I saw the final (but is it?) episode of Gavin & Stacey a few days before most at a star strewn screening in a flashy London hotel where the feeling in the auditorium was one of extreme, almost bullying, good will towards Uncle Bryn (Rob Brydon) and co. So much clapping and whooping! And so much pressure to cry! In front of me, the actor Russell Tovey rose to his feet in seeming ecstasy as the titles rolled – at which point, I worried that a failure publicly to profess undying adoration for Ruth Jones and James Corden’s comedy soap of a show had, unbeknownst to me, been suddenly declared illegal by a desperate Labour government.
Personally, I can never decide quite what I feel about it. When does a (welcome) lack of cynicism shade into outright sentimentality? In this finale, all the stops pulled out, there were moments when its sweetness fairly made the teeth ache; I’ve known sticks of rock more savoury. But as ever, it was also edged with strangeness, even menace, and somehow this gave the soppiness a pass. Listening to Bryn shouting at Gwen (Melanie Walters) as they struggled to secure a suitcase to the top of his Renault Picasso, I remembered all over again how much his character reminds me of slightly creepy men I encountered as a child. Sweet, he is not. Equally, if Pam (Alison Steadman) and Mick (Larry Lamb) have long since turned into caricatures of themselves, a couple of pink sugared almonds, Dawn (Julia Davis) and Pete (Adrian Scarborough) are inkier than ever, two sadomasochists in search of a safe word.

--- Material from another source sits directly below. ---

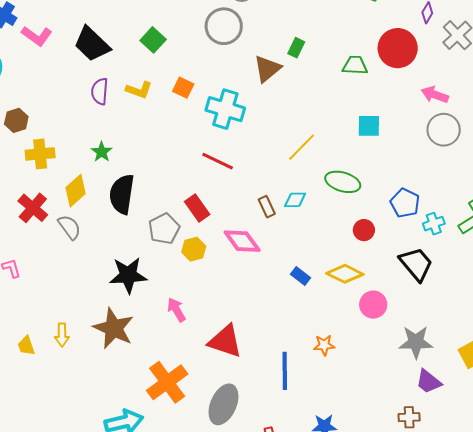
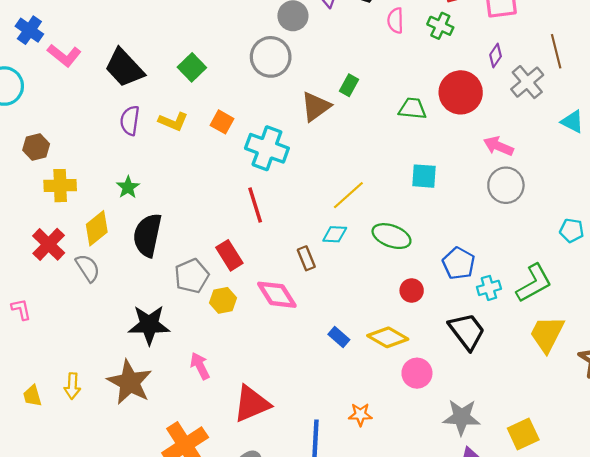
red line: (218, 161) -> (255, 205), turned 44
cyan diamond: (295, 200) -> (335, 234), moved
red triangle: (225, 341) -> (252, 404), turned -45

How to get the old gang together? Its writers – Jones and Corden – have admitted to a struggle over this, Gavin (Matthew Horne) having permanently swapped Billericay for Barry, where he lives with Stacey (Joanna Page). In the end, perhaps predictably, they came up with that classic of the romcom: a wedding. Smithy (Corden) was to marry Sonia (Laura Aikman) back in Essex, and thus his best man Gavin would attend his stag, while for reasons mostly to do with plot, Stacey, Pam and even Nessa (Jones) would attend the hen. Bryn would be the Barry contingent’s designated driver, as well as the crazed caretaker of a plunger and an inflatable doll (again, creepy). Even Dave Coaches (Steffan Rhodri) would appear, though viewing habits being what they are, I won’t say how or why (maybe your appointment with G&S and a bowl of turkey korma is still in the future). And no, neither will I reveal what’s occurring between Nessa and Smithy (the last time 18.4m of us saw them in 2019, Nessa had just proposed to Smithy on one knee).
When Gavin & Stacey is funny, which it is often, the laughs inevitably reside in the highly particular. Nessa’s weekend kit comprises “HRT, feminine wipes, Tic Tacs”. Mick appears at the stop of the stairs in a certain kind of shortie dressing gown (you need to be of a certain age to get those Hai Karate top notes). Pam is envious of Smithy, who’s eaten at a new place in Billericay called Meze Mansion (tzatziki is to Gavin & Stacey what cheese and pineapple was to Abigail’s Party). One of Smithy’s stags refuses to go paintballing because that was how PJ out of Byker Grove went blind.
As for Nessa’s fantastical monologues, they’re better (and odder) than ever. Her stories of, say, renting a room from Hale and Pace (a crap 1980s comedy double act) delivered in the kind of deep, dramatic, utterly serious monotone others might use to read from the Four Quartets. These layers – explaining them on the page – doubtless kills them dead, but on screen, every line has a metronomic richness, every word born only of place and character.
At the screening, Jones and Corden, whose voices kept breaking, talked of the long wait for this reprise. Corden said the five year gap spoke not only of their determination to write another episode only if the material flowed naturally, but that some things cannot, and must not, be rushed. Ultimately, it was all a bit mushy. But I loved it, feeling grateful for the generosity its writers showed in not depriving us of anything (again, I won’t say more).
And when I watched it again on Christmas night, stuffed full of parsnips and orange Matchsticks – Pam probably serves the latter in a silver dish – it seemed, if anything, even more right: a Just So show. Its characters love each other and want the best for each other, and their kindness sends you up to bed in a state of momentary forgetfulness. The Gavin & Stacey multiverse strongly suggests that our own world may not, after all, be quite as awful as it seems.